Tourenbericht

Zu dieser Wanderung haben sich 6 Teilnehmer (innen) gemeldet, sie kamen bis auf einen alle mit der Bahn bzw. mit dem Bus nach Maria Schutz. Indem es im Bereich Semmering in den letzten Tagen kräftig schneite, empfahl ich den Teilnehmer (innen) die Mitnahme von Schneeschuhen, für jene die keine hatten besorgte ich welche in einem befreundeten Sportgeschäft in Aspang.

In Maria Schutz erwartete uns eine tief winterliche Landschaft, wo wir bereits nach wenigen 100 Metern die Schneeschuhe anlegten, wir folgten den bereits vorhandenen Spuren der Tourengeher in Richtung Kummerbauerstadel. Wir gingen allerdings nicht wie geplant  zum Gasthof Kummerbauerstadel, sondern stiegen über die alte Piste zur Schwarzenberghütte auf, wo uns bereits einige Tourengeher auf ihrer Abfahrt begegneten.
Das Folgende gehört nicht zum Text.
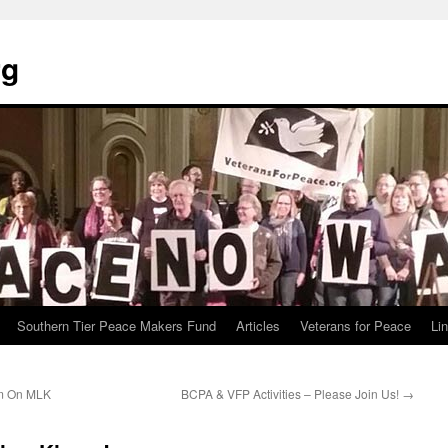
rg
Southern Tier Peace Makers Fund
Articles
Veterans for Peace
Li
sm On MLK
BCPA & VFP Activities – Please Join Us!
→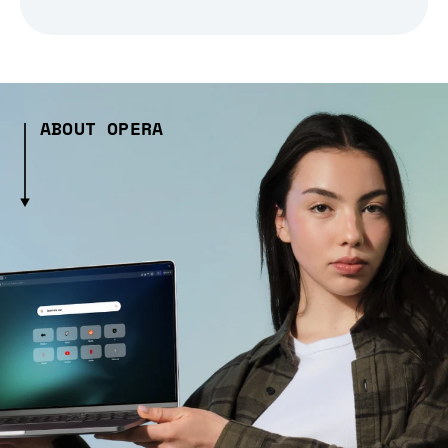
ABOUT OPERA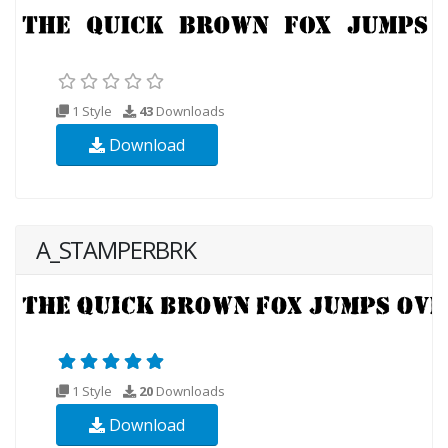
1 Style
43
Downloads
Download
A_STAMPERBRK
1 Style
20
Downloads
Download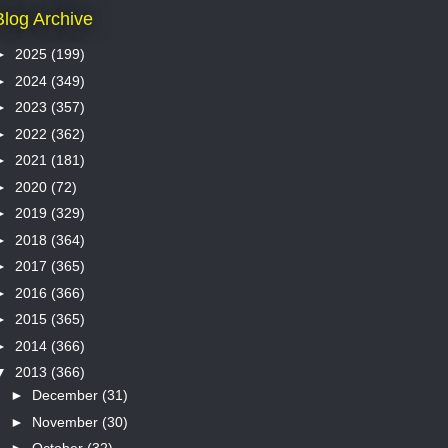
Blog Archive
►
2025
(199)
►
2024
(349)
►
2023
(357)
►
2022
(362)
►
2021
(181)
►
2020
(72)
►
2019
(329)
►
2018
(364)
►
2017
(365)
►
2016
(366)
►
2015
(365)
►
2014
(366)
▼
2013
(366)
►
December
(31)
►
November
(30)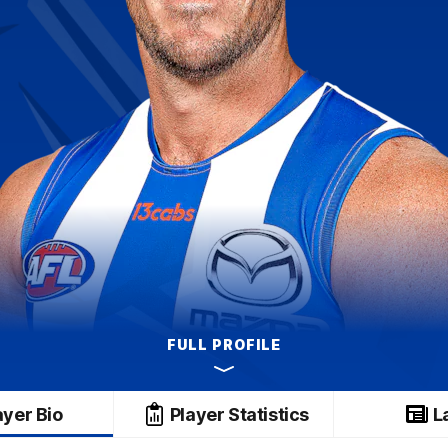
FULL PROFILE
ayer Bio
Player Statistics
L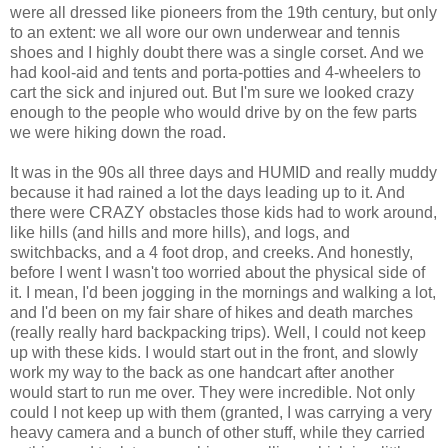
were all dressed like pioneers from the 19th century, but only
to an extent: we all wore our own underwear and tennis
shoes and I highly doubt there was a single corset. And we
had kool-aid and tents and porta-potties and 4-wheelers to
cart the sick and injured out. But I'm sure we looked crazy
enough to the people who would drive by on the few parts
we were hiking down the road.
It was in the 90s all three days and HUMID and really muddy
because it had rained a lot the days leading up to it. And
there were CRAZY obstacles those kids had to work around,
like hills (and hills and more hills), and logs, and
switchbacks, and a 4 foot drop, and creeks. And honestly,
before I went I wasn't too worried about the physical side of
it. I mean, I'd been jogging in the mornings and walking a lot,
and I'd been on my fair share of hikes and death marches
(really really hard backpacking trips). Well, I could not keep
up with these kids. I would start out in the front, and slowly
work my way to the back as one handcart after another
would start to run me over. They were incredible. Not only
could I not keep up with them (granted, I was carrying a very
heavy camera and a bunch of other stuff, while they carried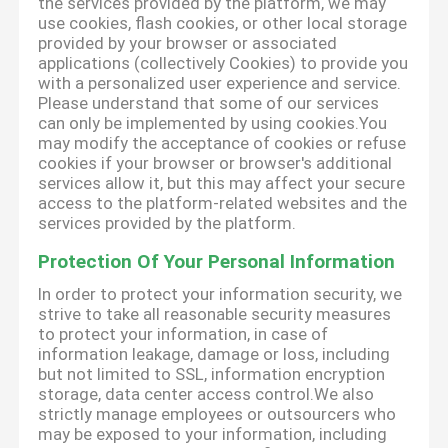
the services provided by the platform, we may
use cookies, flash cookies, or other local storage
provided by your browser or associated
applications (collectively Cookies) to provide you
with a personalized user experience and service.
Please understand that some of our services
can only be implemented by using cookies.You
may modify the acceptance of cookies or refuse
cookies if your browser or browser's additional
services allow it, but this may affect your secure
access to the platform-related websites and the
services provided by the platform.
Protection Of Your Personal Information
In order to protect your information security, we
strive to take all reasonable security measures
to protect your information, in case of
information leakage, damage or loss, including
but not limited to SSL, information encryption
storage, data center access control.We also
strictly manage employees or outsourcers who
may be exposed to your information, including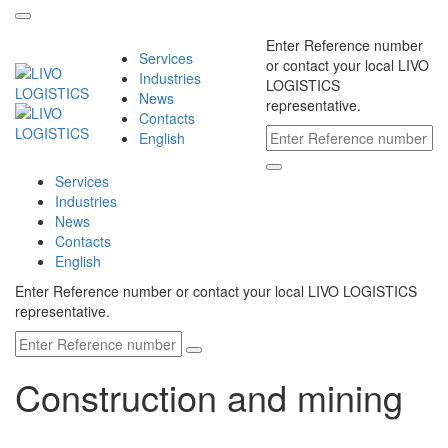
Enter Reference number
Services
or contact your local LIVO
Industries
LOGISTICS
News
representative.
Contacts
English
Services
Industries
News
Contacts
English
Enter Reference number or contact your local LIVO LOGISTICS
representative.
Construction and mining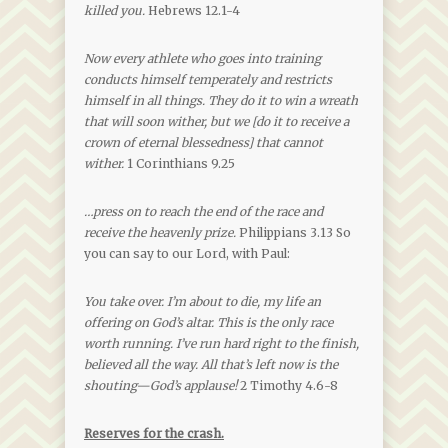
killed you.
Hebrews 12.1-4
Now every athlete who goes into training
conducts himself temperately and restricts
himself in all things. They do it to win a wreath
that will soon wither, but we [do it to receive a
crown of eternal blessedness] that cannot
wither.
1 Corinthians 9.25
…press on to reach the end of the race and
receive the heavenly prize.
Philippians 3.13 So
you can say to our Lord, with Paul:
You take over. I’m about to die, my life an
offering on God’s altar. This is the only race
worth running. I’ve run hard right to the finish,
believed all the way. All that’s left now is the
shouting—God’s applause!
2 Timothy 4.6-8
Reserves for the crash.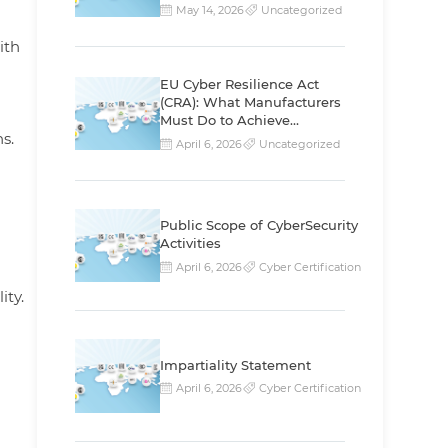
May 14, 2026
Uncategorized
ith
EU Cyber Resilience Act
(CRA): What Manufacturers
Must Do to Achieve
s.
Compliance
April 6, 2026
Uncategorized
Public Scope of CyberSecurity
Activities
April 6, 2026
Cyber Certification
ity.
Impartiality Statement
April 6, 2026
Cyber Certification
In der oberen Hälfte des Pistenanstieges bekamen wir den angekündigten Schneewind mit seiner vollen Kraft zu spüren. Es konnte allerdings unser Gemüt nicht trüben, und somit wanderten wir zügig weiter bis zur Bergrettungshütte, bei der wir zu einer kurzen Teepause verweilten.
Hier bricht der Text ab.